A recent documentary “Bleep! Censoring Hollywood?” explored the issue of editing the artistic work of movie producers without their permission versus parents’ right to control what their kids watch at home on DVDs. The movie industry, some say, driven by greed of global profits, has been giving a short shrift to its social and ethical responsibilities. Box office has been pushing the movie rating system down to the gutters, conservative Americans say.

Marshall Herskovitz, a well-known Hollywood film producer and director, whose credits include Troy and Traffic, wrote a piece in the Tallahassee Democrat in which he made a very valid point regarding the integrity of a work of art in a free society. “The great artistic works of our civilisation are littered with objectionable material: the nude sculpture David, the brutal murder in Crime and Punishment, the horrific blinding in King Lear, and on and on and on. And none of those great works would have been produced without their societies’ commitment to the integrity of the artist.Free of censorship. Free of editing. Free of the distortion of the original work. David was not sculpted with a loin cloth, and one can imagine Michelangelo being less than pleased at such a revision of his masterwork.”

That’s true but no one is asking Hollywood to stop making movies like Sin City, The Passion of the Christ, Saving Private Ryan, and other such movies where every fleeting emotion, passion and desire is visualised and nothing is left to viewers’ imagination.
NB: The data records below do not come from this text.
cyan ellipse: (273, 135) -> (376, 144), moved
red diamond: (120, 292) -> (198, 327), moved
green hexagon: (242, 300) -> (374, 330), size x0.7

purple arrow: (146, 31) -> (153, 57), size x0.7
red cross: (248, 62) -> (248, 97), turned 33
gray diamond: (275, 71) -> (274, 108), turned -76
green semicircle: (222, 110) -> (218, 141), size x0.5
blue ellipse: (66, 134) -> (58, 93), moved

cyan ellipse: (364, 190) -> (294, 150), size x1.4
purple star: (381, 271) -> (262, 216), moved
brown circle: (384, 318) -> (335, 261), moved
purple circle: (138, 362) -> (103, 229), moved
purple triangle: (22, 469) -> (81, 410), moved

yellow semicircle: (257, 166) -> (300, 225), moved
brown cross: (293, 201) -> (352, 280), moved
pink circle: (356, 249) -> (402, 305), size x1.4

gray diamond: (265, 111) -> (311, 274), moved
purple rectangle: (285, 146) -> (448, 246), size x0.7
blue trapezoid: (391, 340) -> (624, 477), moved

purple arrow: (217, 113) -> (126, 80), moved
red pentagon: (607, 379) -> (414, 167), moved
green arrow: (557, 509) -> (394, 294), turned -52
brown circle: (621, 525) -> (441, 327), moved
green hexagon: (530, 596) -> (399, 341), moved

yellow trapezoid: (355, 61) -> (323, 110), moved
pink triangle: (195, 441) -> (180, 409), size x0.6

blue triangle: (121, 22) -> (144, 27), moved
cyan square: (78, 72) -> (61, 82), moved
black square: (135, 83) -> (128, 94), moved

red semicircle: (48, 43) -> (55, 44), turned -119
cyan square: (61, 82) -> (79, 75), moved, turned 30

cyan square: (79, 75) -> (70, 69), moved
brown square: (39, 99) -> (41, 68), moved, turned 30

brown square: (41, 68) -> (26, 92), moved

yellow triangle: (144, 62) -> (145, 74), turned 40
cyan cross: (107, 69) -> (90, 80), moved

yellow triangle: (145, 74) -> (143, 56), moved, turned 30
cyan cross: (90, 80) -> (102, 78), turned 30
But if a company buys a DVD of The Passion and cuts out long drawn out scenes of masochistic violence and torture, what is the harm done, especially if the sale of original DVDs is not adversely affected? The artistic integrity of the original movie remains untouched. In fact, taking out what is objectionable from a movie makes it more value-added in the economic sense since more people would be able to buy the sanitised version. Those who want to buy the uncut version could still buy it.

In the past too many works of arts were sanitised, and yet no lasting harm came to them. In 1807, Thomas Bowdler published a four-volume expurgated edition of Shakespeare’s work simply by deleting words and phrases that he thought were improper for performance in the presence of women and children; and so we had the expression “bowdlerize”, though now we call it sanitised. In a sanitised version of King Lear, Cordelia survives and marries Kent in the final Act. We go to museums to see original works of art, but a parody of Mona Lisa does not prevent us from admiring the original. Hollywood does make family-friendly versions of movies for primetime network television, movies that were originally made for the box office, but studios cry foul when some companies do it for the home market.

Movie sanitisation, apart from movie sharing over the Internet, is the greatest challenge that is shaping the future of Hollywood. When Hollywood gets into trouble, can Bollywood, the biggest moviemaker in the world, be left far behind?